*Problem*. Your task is to work out how many lines in the data include the word "Start". Reply with the number alone.

(Document structure recognition data)
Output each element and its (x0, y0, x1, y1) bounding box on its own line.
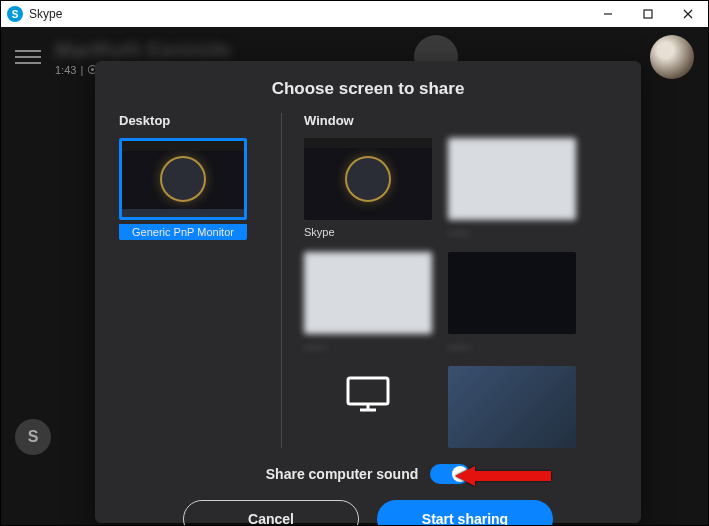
desktop-column: Desktop Generic PnP Monitor (119, 113, 281, 448)
window-thumbnail (448, 366, 576, 448)
window-caption: —— (304, 338, 432, 354)
window-option-skype[interactable]: Skype (304, 138, 432, 240)
window-thumbnail (304, 252, 432, 334)
desktop-thumbnail (119, 138, 247, 220)
window-heading: Window (304, 113, 617, 128)
desktop-heading: Desktop (119, 113, 281, 128)
window-title: Skype (29, 7, 62, 21)
dialog-title: Choose screen to share (119, 79, 617, 99)
minimize-button[interactable] (588, 1, 628, 27)
contact-name: MariRuth Eaninide (55, 39, 231, 62)
monitor-icon (336, 370, 400, 418)
skype-logo-icon: S (7, 6, 23, 22)
cancel-label: Cancel (248, 511, 294, 526)
share-sound-row: Share computer sound (119, 464, 617, 484)
window-option-outline[interactable] (304, 366, 432, 448)
user-avatar[interactable] (650, 35, 694, 79)
self-pip[interactable]: S (15, 419, 51, 455)
self-initial: S (28, 428, 39, 446)
window-option-desktop[interactable] (448, 366, 576, 448)
window-thumbnail (304, 138, 432, 220)
window-column: Window Skype —— —— (281, 113, 617, 448)
svg-rect-4 (348, 378, 388, 404)
window-caption: —— (448, 224, 576, 240)
dialog-buttons: Cancel Start sharing (119, 500, 617, 526)
cancel-button[interactable]: Cancel (183, 500, 359, 526)
annotation-arrow (455, 464, 555, 492)
window-caption: —— (448, 338, 576, 354)
separator: | (80, 64, 83, 76)
call-duration: 1:43 (55, 64, 76, 76)
app-body: MariRuth Eaninide 1:43 | ⦿ S 🎤 🎥 💬Chat ▭… (1, 27, 708, 525)
start-sharing-button[interactable]: Start sharing (377, 500, 553, 526)
window-option[interactable]: —— (304, 252, 432, 354)
maximize-button[interactable] (628, 1, 668, 27)
window-option[interactable]: —— (448, 252, 576, 354)
window-thumbnail (448, 252, 576, 334)
start-label: Start sharing (422, 511, 508, 526)
window-caption: Skype (304, 224, 432, 240)
close-button[interactable] (668, 1, 708, 27)
svg-rect-1 (644, 10, 652, 18)
desktop-option[interactable]: Generic PnP Monitor (119, 138, 281, 240)
window-controls (588, 1, 708, 27)
window-thumbnail (448, 138, 576, 220)
desktop-caption: Generic PnP Monitor (119, 224, 247, 240)
menu-button[interactable] (15, 44, 41, 70)
share-screen-dialog: Choose screen to share Desktop Generic P… (95, 61, 641, 523)
share-sound-label: Share computer sound (266, 466, 418, 482)
window-option[interactable]: —— (448, 138, 576, 240)
window-titlebar: S Skype (1, 1, 708, 27)
svg-marker-7 (455, 466, 551, 486)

*Solved problem*. 3